Les États-Unis ont le plus grand nombre de cas de COVID-19 dans le monde. Ken Zinn, du National Nurses United (syndicat des infirmiers/ères), a déclaré que sur les 80 000 personnes touchées, 20 % sont des professionnel-le-s de la santé. Il a critiqué les directives du Centre américain de contrôle des maladies (CDC) qui sont basées sur l'inventaire, et non sur la science. Le gouvernement continue de revoir à la baisse les recommandations et affirme que les masques chirurgicaux offrent une protection suffisante, au lieu des respirateurs. Dans certains cas, en l'absence d'EPI suffisant, les travailleurs/euses de la santé se sont vus dire de porter des bandanas et des foulards au lieu de masques faciaux.

Christiane Wiskow, spécialiste principale des services de santé à l'Organisation internationale du Travail, a présenté la réponse de l'OIT face à la pandémie et a fourni une liste de ressources sur la COVID-19. L'OIT travaille en étroite collaboration avec l'Organisation mondiale de la Santé sur cette question. L'OMS était représentée à la réunion par Catherine Kane, membre du personnel de santé de l'OMS, qui a déclaré que le niveau de violence à l'encontre des travailleurs/euses avait augmenté pendant la pandémie. L'OMS a demandé aux gouvernements d'appliquer une tolérance zéro face à la violence, et appelle à un soutien social et au respect des travailleurs/euses de la santé. Catherine a également évoqué le risque pour la santé mentale, mais aussi la fatigue et la détresse psychologique qui affectent les travailleurs/euses de la santé.

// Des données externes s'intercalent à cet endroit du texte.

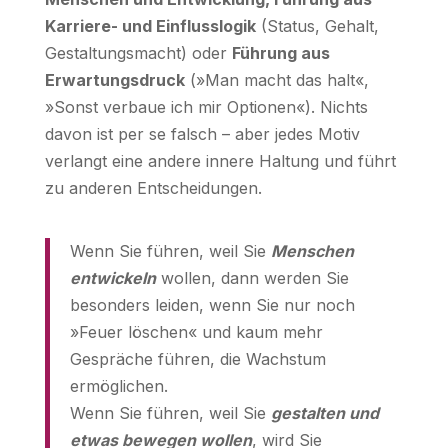
Karriere- und Einflusslogik
(Status, Gehalt,
Gestaltungsmacht) oder
Führung aus
Erwartungsdruck
(»Man macht das halt«,
»Sonst verbaue ich mir Optionen«). Nichts
davon ist per se falsch – aber jedes Motiv
verlangt eine andere innere Haltung und führt
zu anderen Entscheidungen.
Wenn Sie führen, weil Sie
Menschen
entwickeln
wollen, dann werden Sie
besonders leiden, wenn Sie nur noch
»Feuer löschen« und kaum mehr
Gespräche führen, die Wachstum
ermöglichen.
Wenn Sie führen, weil Sie
gestalten und
etwas bewegen wollen
, wird Sie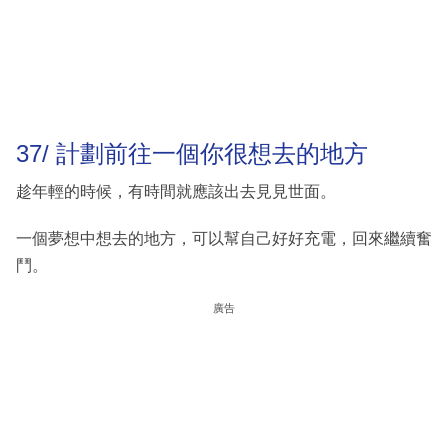
37/ 計劃前往一個你很想去的地方
趁年輕的時候，有時間就應該出去見見世面。
一個夢想中想去的地方，可以幫自己好好充電，回來繼續奮
鬥。
廣告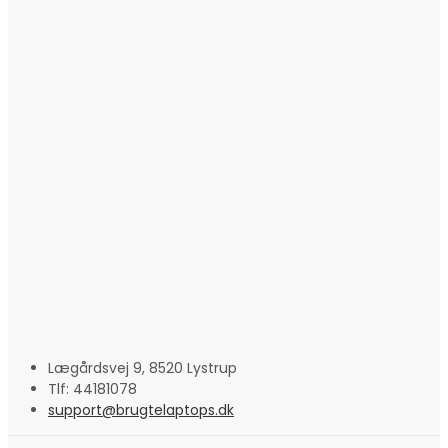
Lægårdsvej 9, 8520 Lystrup
Tlf: 44181078
support@brugtelaptops.dk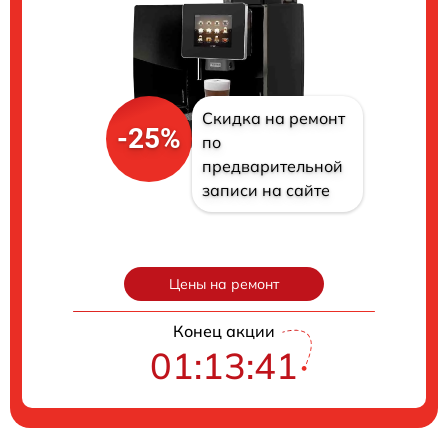
Скидка на ремонт
-25%
по
предварительной
записи на сайте
Цены на ремонт
Конец акции
01:13:40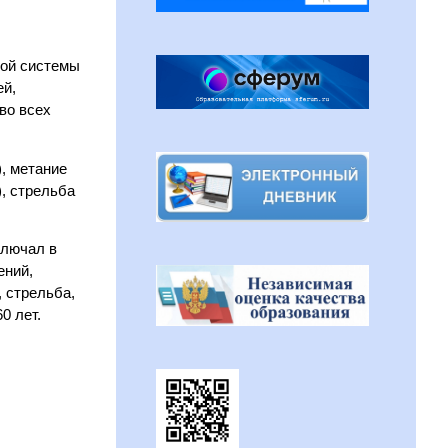
ной системы
ей,
во всех
), метание
), стрельба
ключал в
ений,
, стрельба,
0 лет.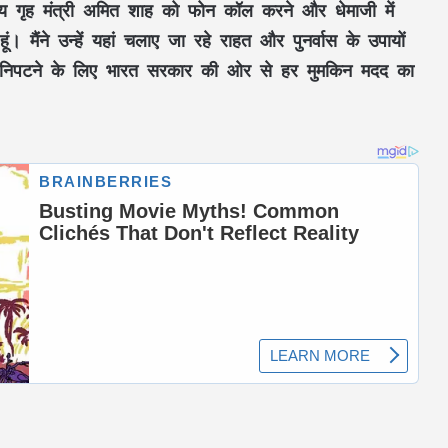
ाननीय गृह मंत्री अमित शाह को फोन कॉल करने और धेमाजी में
हूं। मैंने उन्हें यहां चलाए जा रहे राहत और पुनर्वास के उपायों
ति से निपटने के लिए भारत सरकार की ओर से हर मुमकिन मदद का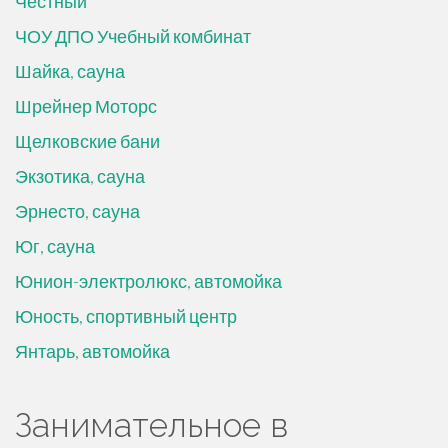
Честный
ЧОУ ДПО Учебный комбинат
Шайка, сауна
Шрейнер Моторс
Щелковские бани
Экзотика, сауна
Эрнесто, сауна
Юг, сауна
Юнион-электролюкс, автомойка
Юность, спортивный центр
Янтарь, автомойка
Занимательное в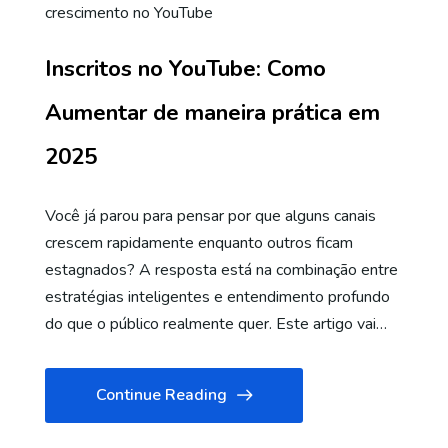
crescimento no YouTube
Inscritos no YouTube: Como
Aumentar de maneira prática em
2025
Você já parou para pensar por que alguns canais
crescem rapidamente enquanto outros ficam
estagnados? A resposta está na combinação entre
estratégias inteligentes e entendimento profundo
do que o público realmente quer. Este artigo vai…
Continue Reading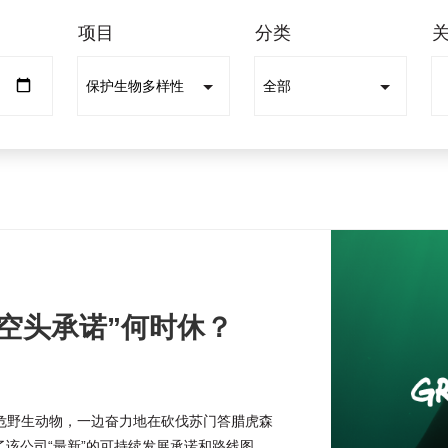
项目
分类
“空头承诺”何时休？
危野生动物，一边奋力地在砍伐苏门答腊虎森
了该公司“最新”的可持续发展承诺和路线图。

Kate Lappin, secrétaire régionale de l'ISP pour l'Asie-Pacifique, a présenté le manifeste de l'ISP "Pas de retour en arrière !" pour la Journée internationale des infirmières le 12 mai, qui compte déjà près de 700 signataires. Le manifeste demande aux gouvernements de reconnaître les principes fondamentaux suivants :

  • L'objectif le plus important du gouvernement est d'organiser la société de manière à ce que chacun-e puisse être pris en charge.

  • Nous ne pouvons plus tolérer la pratique perverse qui consiste à tirer des profits d'une mauvaise santé.

  • Les soins de santé ne doivent jamais dépendre de la capacité de payer.

Avant de clôturer la réunion, Rosa Pavanelli a présenté le document de l'ISP sur la politique et les perspectives. Elle a déclaré que la crise a montré la faiblesse de la chaîne de valeur mondiale et que certains biens essentiels nécessaires pour faire face aux situations d'urgence devraient être fabriqués localement pour éviter ce genre de crise. Il y a une question plus large de macroéconomie sur laquelle doit se pencher l'ISP à l'avenir, en collaboration avec les institutions financières internationales, l'UE et les gouvernements nationaux. Nous devons nous pencher sur le rôle des gouvernements et des investissements publics dans le secteur de la santé publique, et sur les politiques industrielles durables qui seront bénéfiques pour notre environnement et notre communauté.